With capital in short supply, many biotech companies have been showcasing their best assets and shelving others. We have seen a huge surge in partnering deals during the past 12 months and product partnerships will continue, but in a buyer's market, only those opportunities that are particularly strategic will be considered. The leverage recently gained by biotech firms in negotiating advantageous deal terms will decline; Meanwhile option-based approaches that keep much of the program risk with the originator will increase in popularity.
Although financial markets and potential partners at home may be lukewarm about the potential value of technologies and products, emerging markets could place on them a much greater value. Smart companies will look outside their borders. They also will think strategically about the value their products may hold in different markets.
We predicted at the beginning of 2010 that the general markets would be choppy and that biotech companies would begin to perform well in the second half of the year.It appears that this scenario has played out now that 2010 is over.
After surging 6% in October, the biotech industry came down to earth in November with the Burrill Biotech Select Index dropping 1.5%. The capital markets faired no better with Dow Jones Industrial Average closing the month down 1% and the Nasdaq Composite Index down 0.37% (Table 1). Dragging on the markets was a concern that Europe's debt crisis will continue to spread and much of the world's economy continues to sputter.
Table 1. The Burrill Biotech Select index almost 11% gain in 2010 has come mainly in the second half of the year.

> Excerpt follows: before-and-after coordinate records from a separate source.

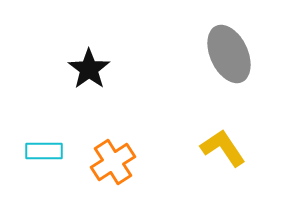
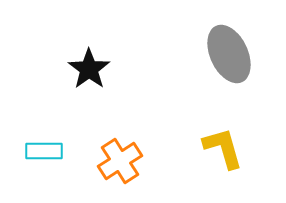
yellow L-shape: rotated 18 degrees clockwise
orange cross: moved 7 px right, 1 px up
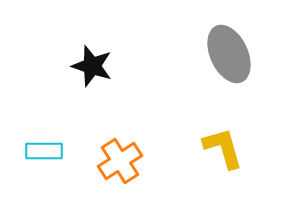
black star: moved 3 px right, 3 px up; rotated 18 degrees counterclockwise
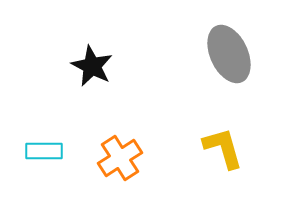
black star: rotated 9 degrees clockwise
orange cross: moved 3 px up
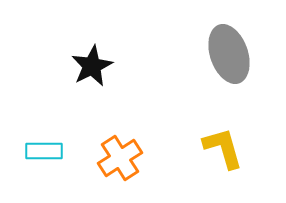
gray ellipse: rotated 6 degrees clockwise
black star: rotated 18 degrees clockwise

The Burrill Biotech Select index's almost 11% gain in 2010 has come mainly in the second half of the year. The biotech industry has certainly benefited from a return of investor confidence. However, that confidence has not been distributed evenly across the board. It has been linked to the stellar stock performances of companies such as Genzyme, Dendreon, Illumina, and Pharmasset. Many of biotech's blue-chip companies, in fact, have had sub-par years with Amgen, for example, down 7% year-to-date and Vertex Pharmaceuticals down almost 23% for the same period.

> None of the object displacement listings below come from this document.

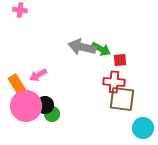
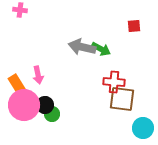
red square: moved 14 px right, 34 px up
pink arrow: rotated 72 degrees counterclockwise
pink circle: moved 2 px left, 1 px up
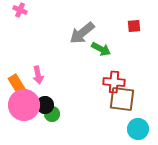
pink cross: rotated 16 degrees clockwise
gray arrow: moved 14 px up; rotated 52 degrees counterclockwise
cyan circle: moved 5 px left, 1 px down
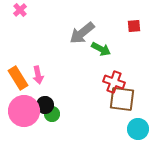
pink cross: rotated 24 degrees clockwise
red cross: rotated 15 degrees clockwise
orange rectangle: moved 8 px up
pink circle: moved 6 px down
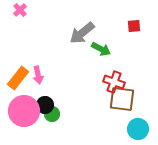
orange rectangle: rotated 70 degrees clockwise
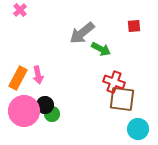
orange rectangle: rotated 10 degrees counterclockwise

The unevenness in the capital markets also can be seen in biotech's newly minted public companies. This year, 16 new biotech issues have debuted on the US market, but most of them have been plagued by lackluster receptions (selling fewer shares well below the pricing range) and their average market performance at the end of November was down 13.2%.
Analysis in the Burrill Report shows that the US biotech industry was on track to raise more than $20 billion by the end of 2010, not bad in a year that had its ups and downs. Follow-on financing and IPOs were down quarter-over-quarter and venture capital financing continued to flow with $1.3 billion raised from about 90 deals announced in the third quarter.

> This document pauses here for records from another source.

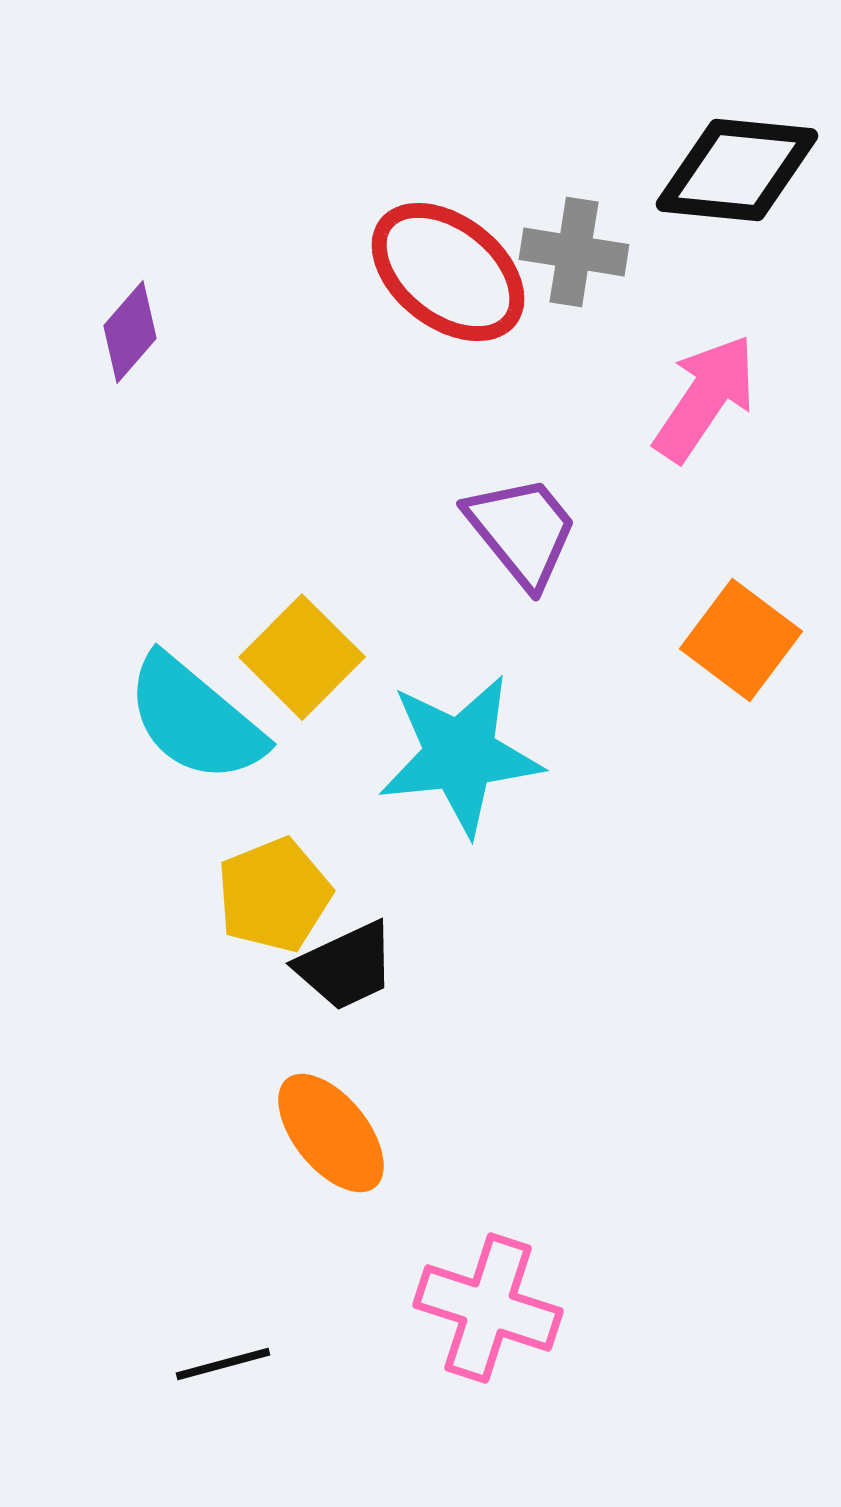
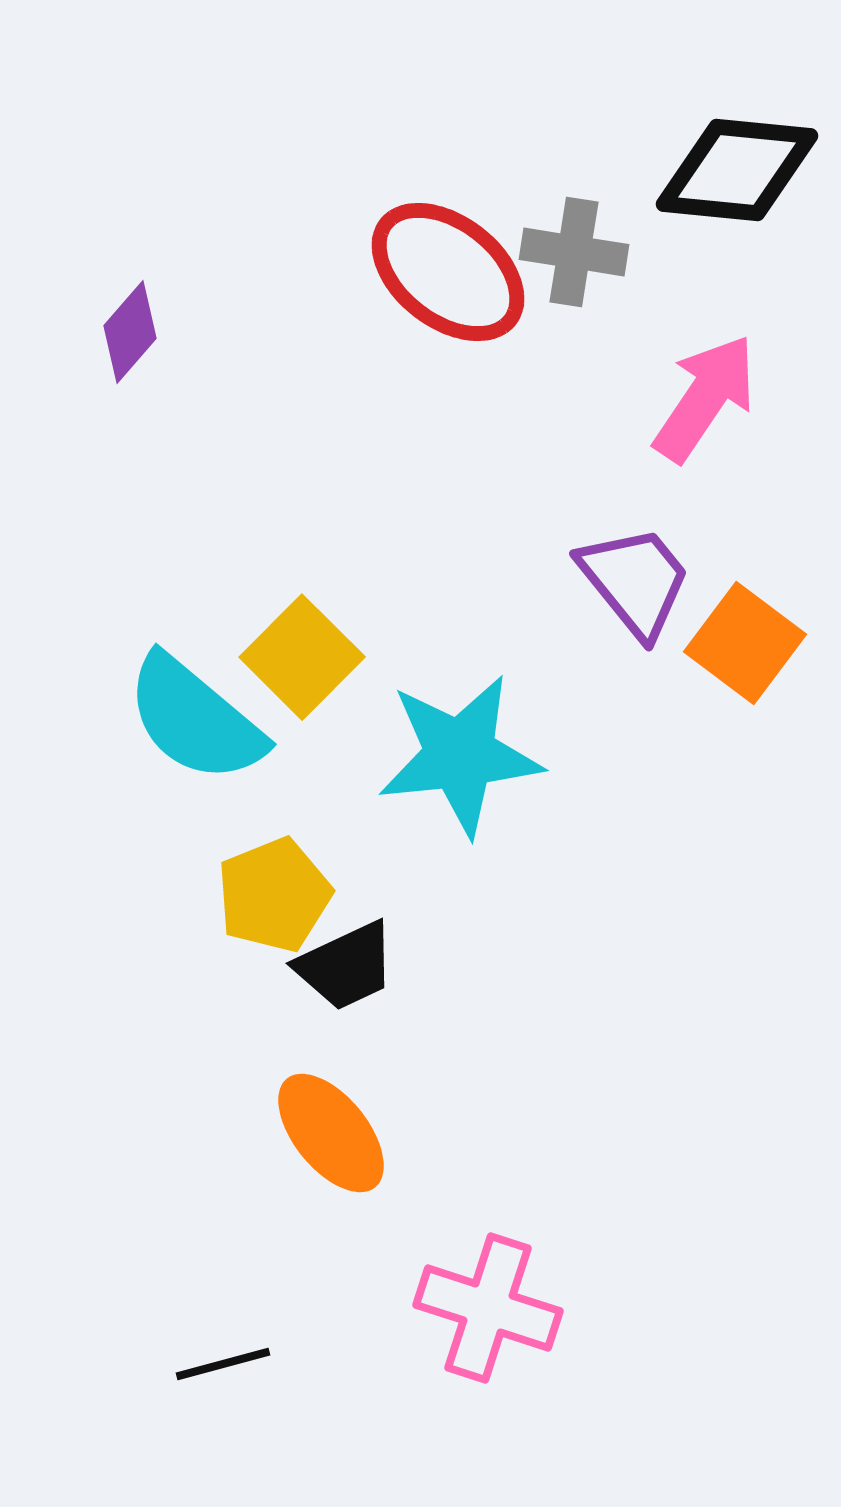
purple trapezoid: moved 113 px right, 50 px down
orange square: moved 4 px right, 3 px down
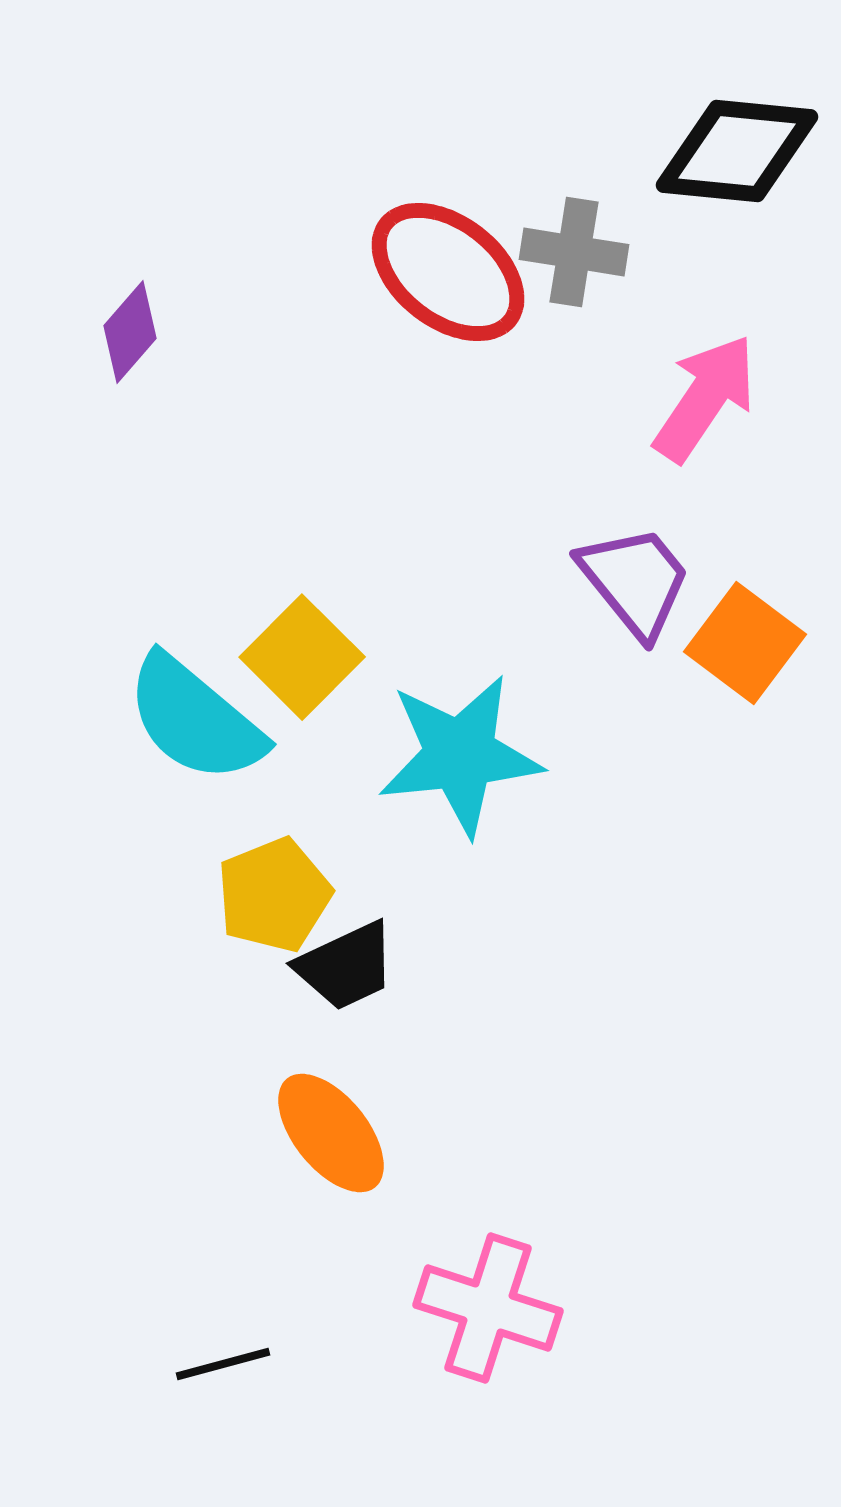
black diamond: moved 19 px up
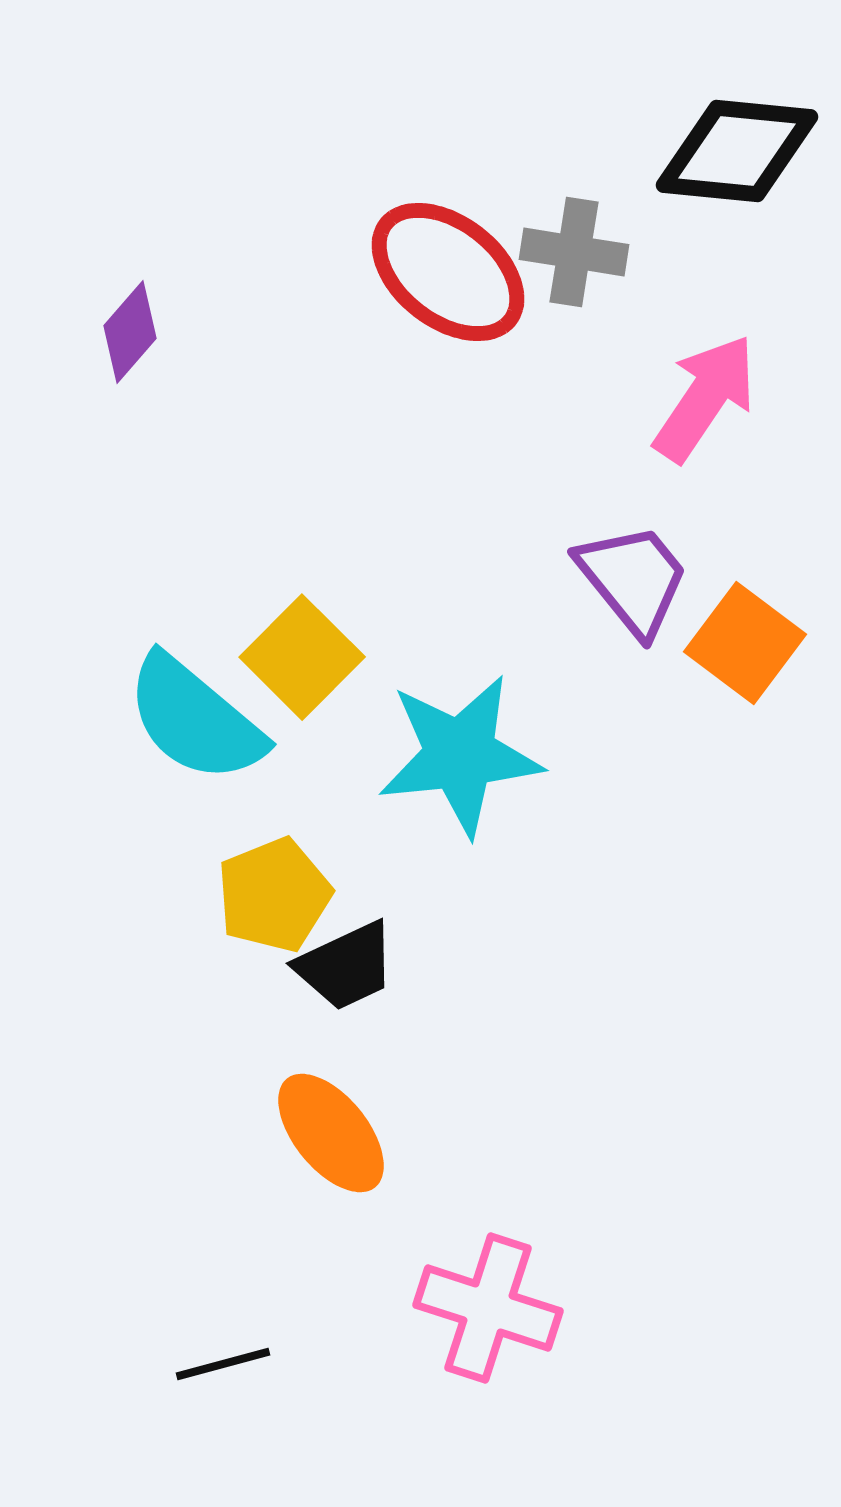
purple trapezoid: moved 2 px left, 2 px up
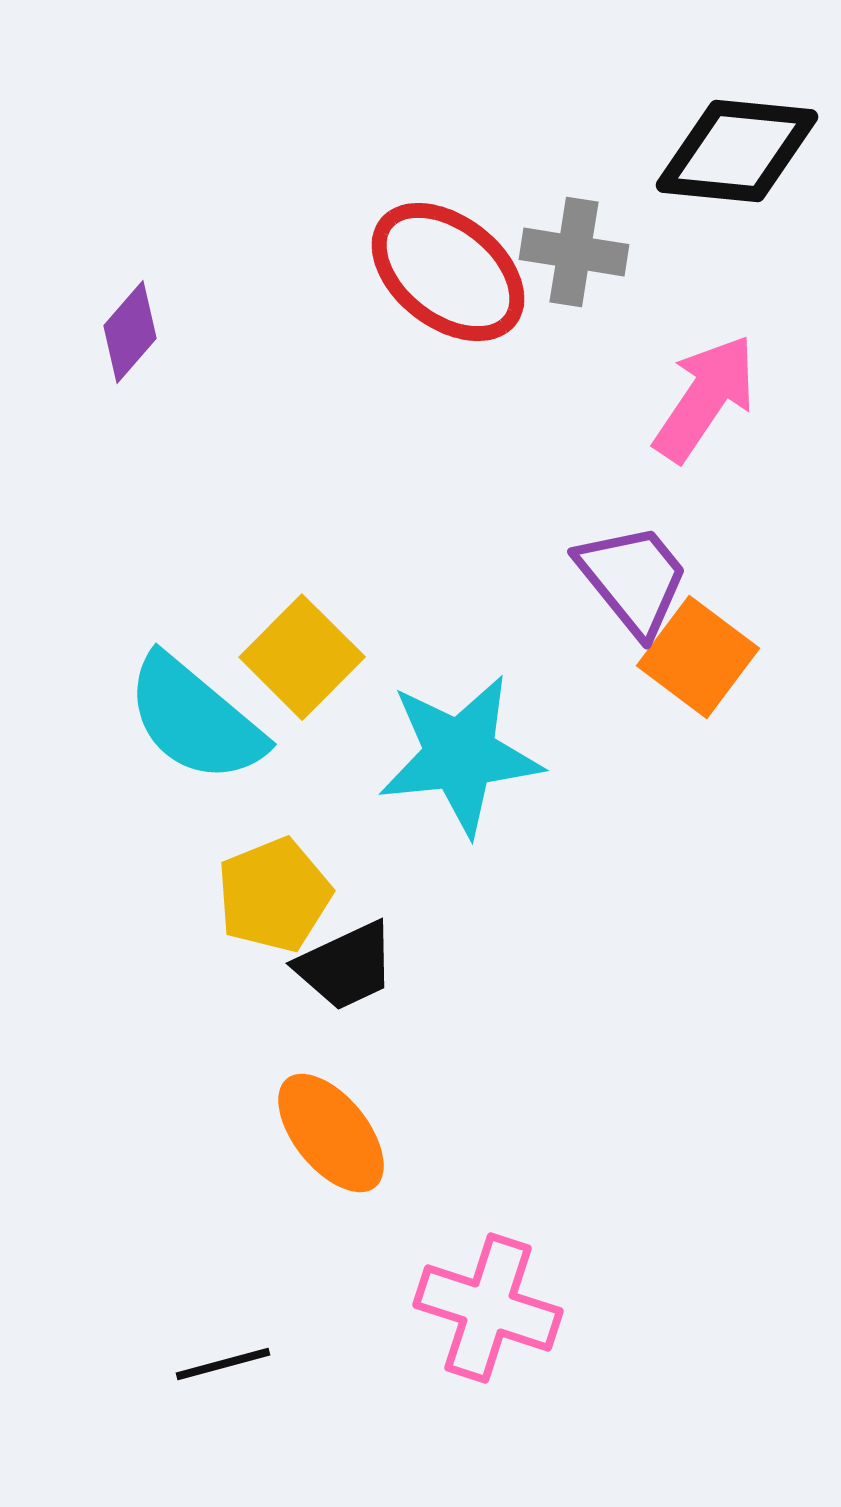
orange square: moved 47 px left, 14 px down
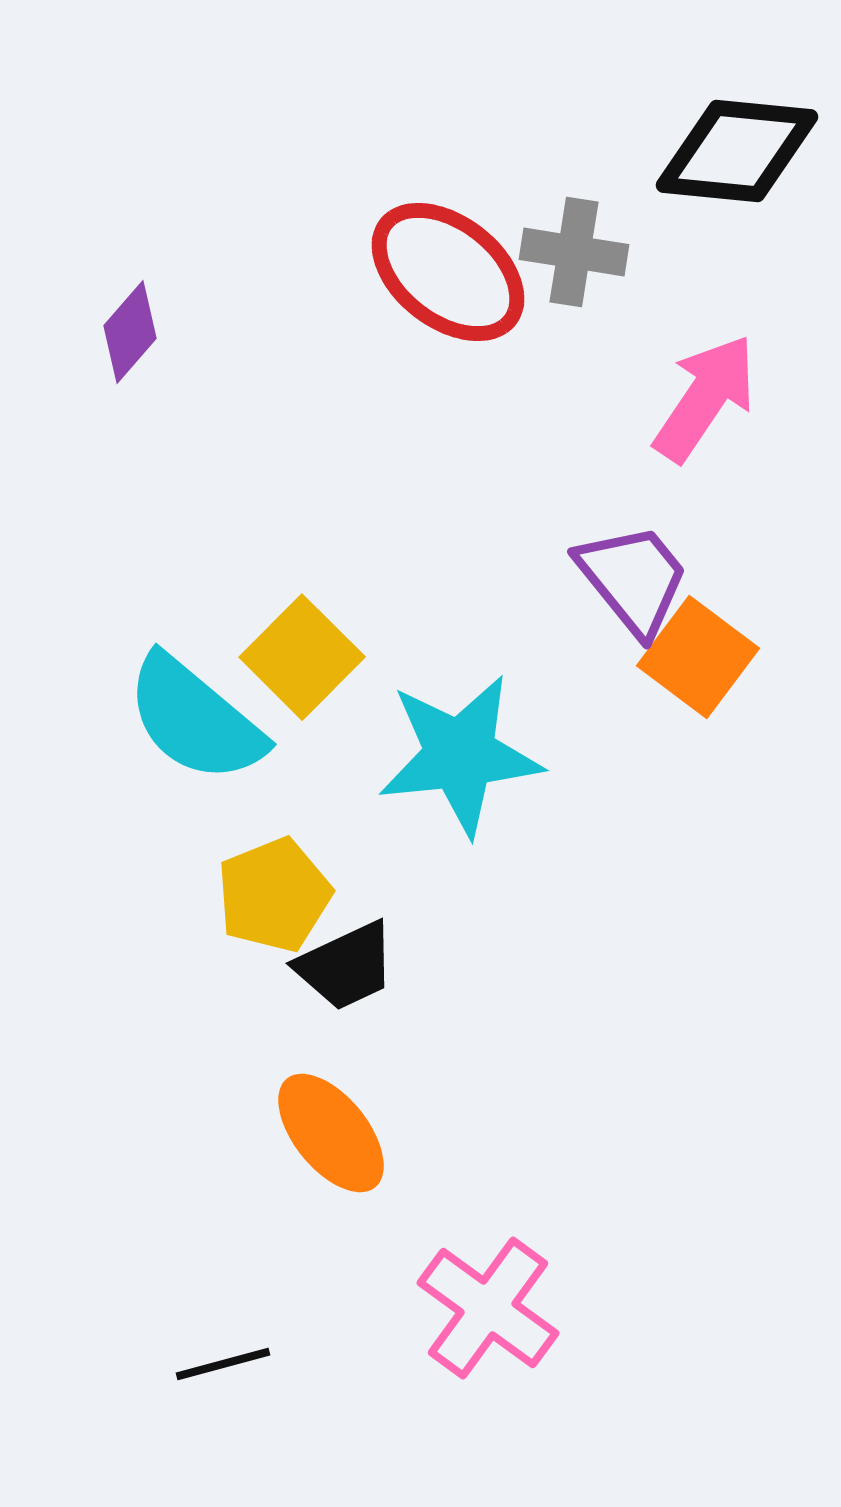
pink cross: rotated 18 degrees clockwise
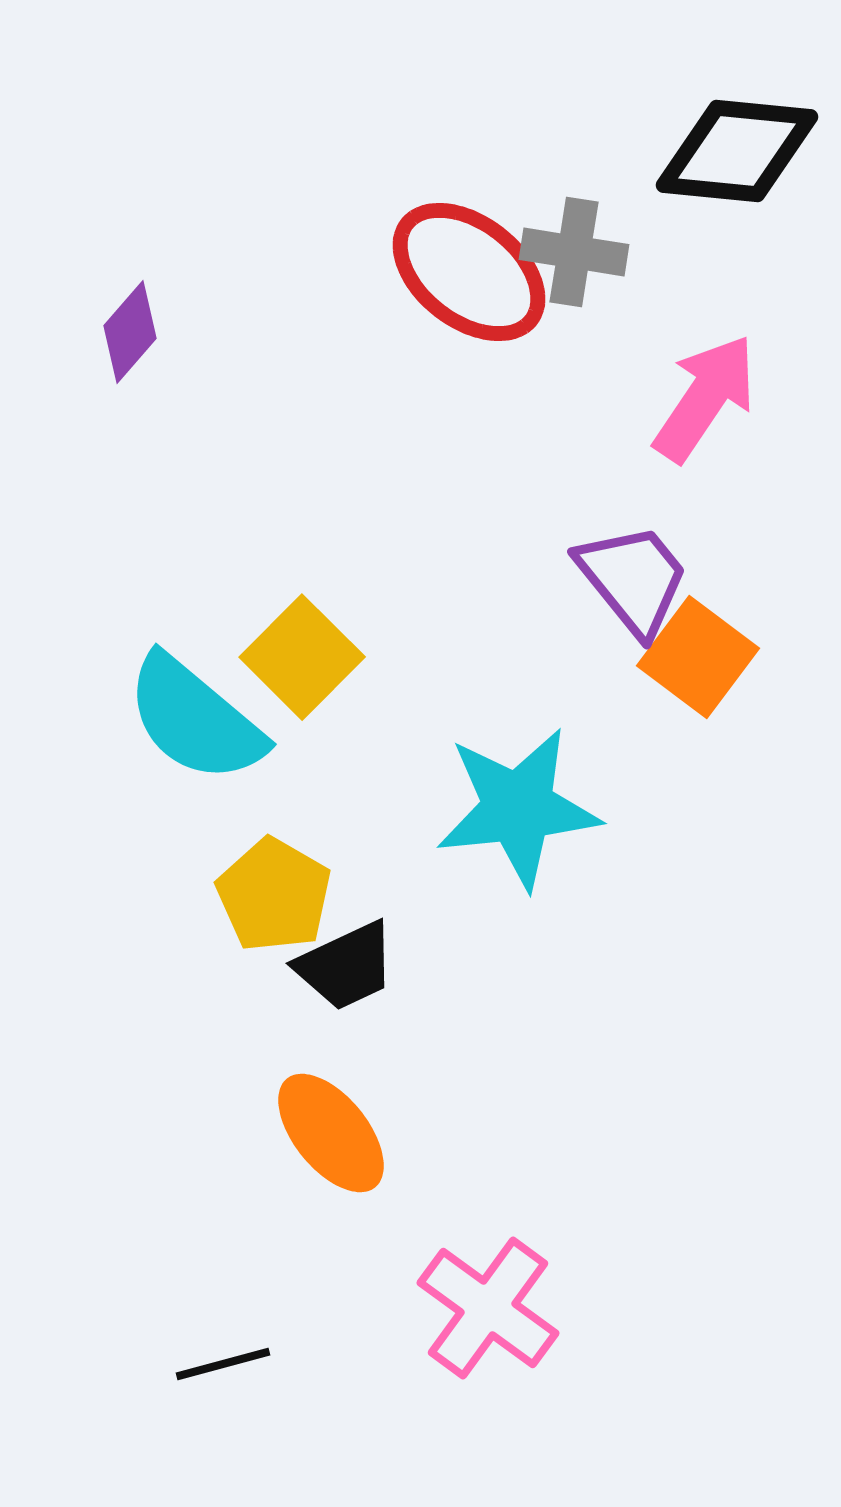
red ellipse: moved 21 px right
cyan star: moved 58 px right, 53 px down
yellow pentagon: rotated 20 degrees counterclockwise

Of the partnership deals that disclosed their financial terms, a whopping $9.6 billion was collectively raised in the third quarter of 2010 by U.S. biotech companies–up 8% on the $8.9 billion raised through partnership deals in Q2 of 2010.
We are on pace to equal last year's record-setting total for partnership dollars, an incredible amount given the uncertain economic environment. Big Pharma's appetite for biotech innovation continues unabated.
Going forward, we will see a much stronger industry evolve as companies implement their business strategies in response to the new economic realities.